Friday, June 22, 2012

9-1-1

Public Service Announcement
Regarding 'High Importance' E-Mails

HOLD YOUR HORSES. Put down the phone. Push away from your keyboard. Close your mouth and sit still, for goodness sake.

You’re communicating my brains out. And to what end? 
I saw your e-mail marked “High Importance”

Worst. Button. Ever.

about some cockamamie issue that you - Grand Poo-Bah Crieswolf Allatime - has escalated to a CRISIS OF EPIC PROPORTIONS. And now, because of this earth shattering conundrum, I'm required to drop everything and settle you down.
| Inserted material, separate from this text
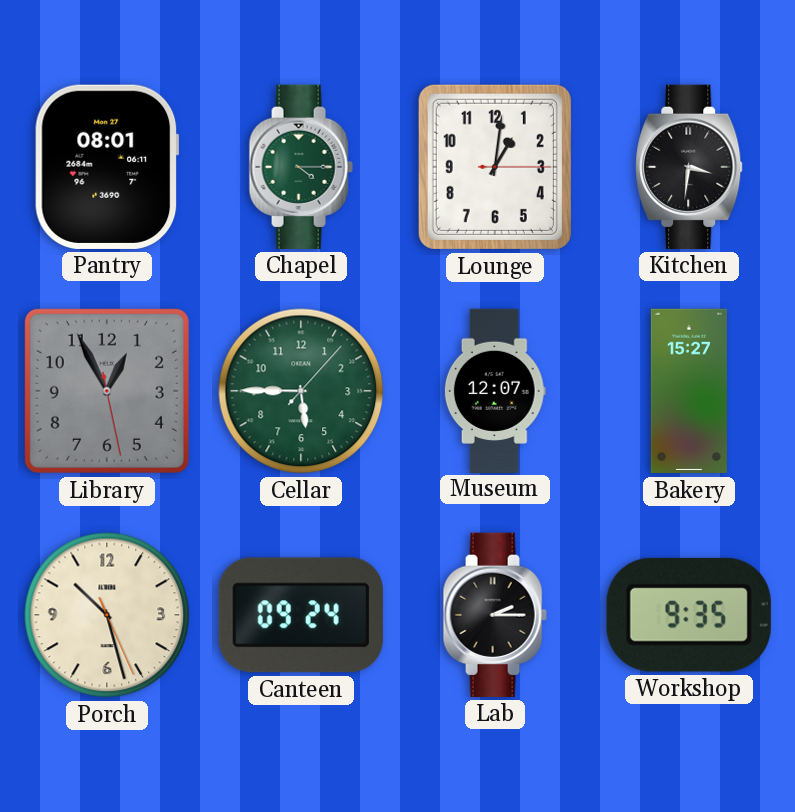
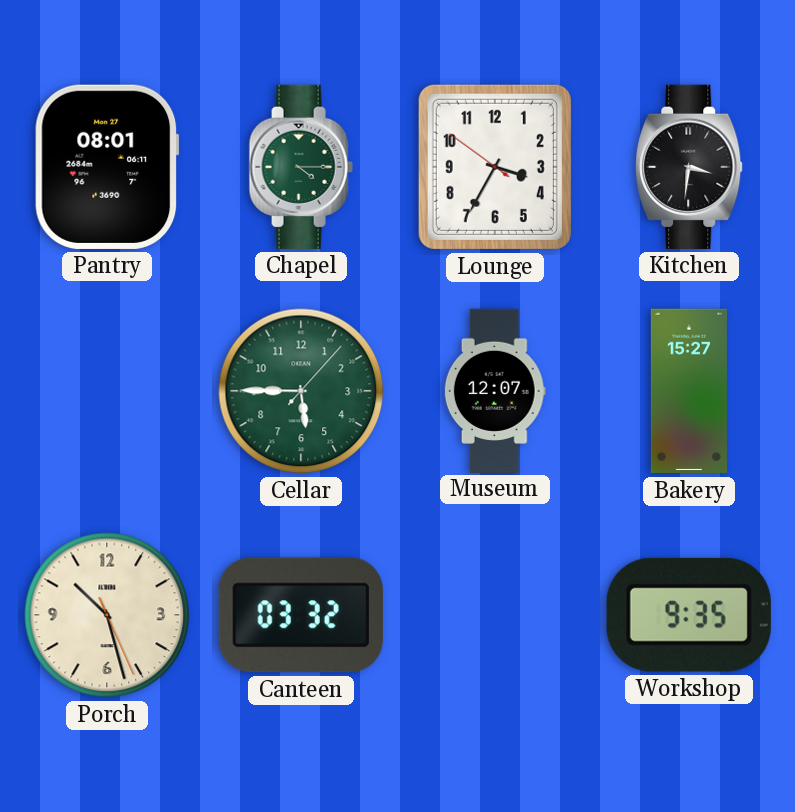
Lounge: 1:01 -> 3:34
Library: 12:55 -> none
Canteen: 09:24 -> 03:32
Lab: 2:15 -> none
If I didn't do that to your liking, I'm terribly sorry.

However, the appropriate chain of events here would be:

1) Indulge in your crisis.

2) Allow me to settle the crisis for you as you pace about my office making helpful comments about how I should do your job.

3) Move on.

The appropriate chain of events is most certainly never:

1) Indulge in your crisis.

1a) E-mail me about your crisis

1b) Call me to tell me that you e-mailed me about your crisis.

1c) Ignore my statement about "handling another situation right now" in favor of summing up your e-mail over the phone.

1d) Walk into my cube and proceed to pace back and forth in the doorway until you see me check your e-mail.

2) Allow me to settle your crisis for you as you pace about my cube making helpful comments about how I should do your job, and (while you're at it) how I should do my own job when I get back to it.

3) Walk back to your own cube to find an e-mail from someone else involved with your project; the verbage in which completely negates my entire involvement.

Believe it or not, I'm desperate to send you some communication of my own.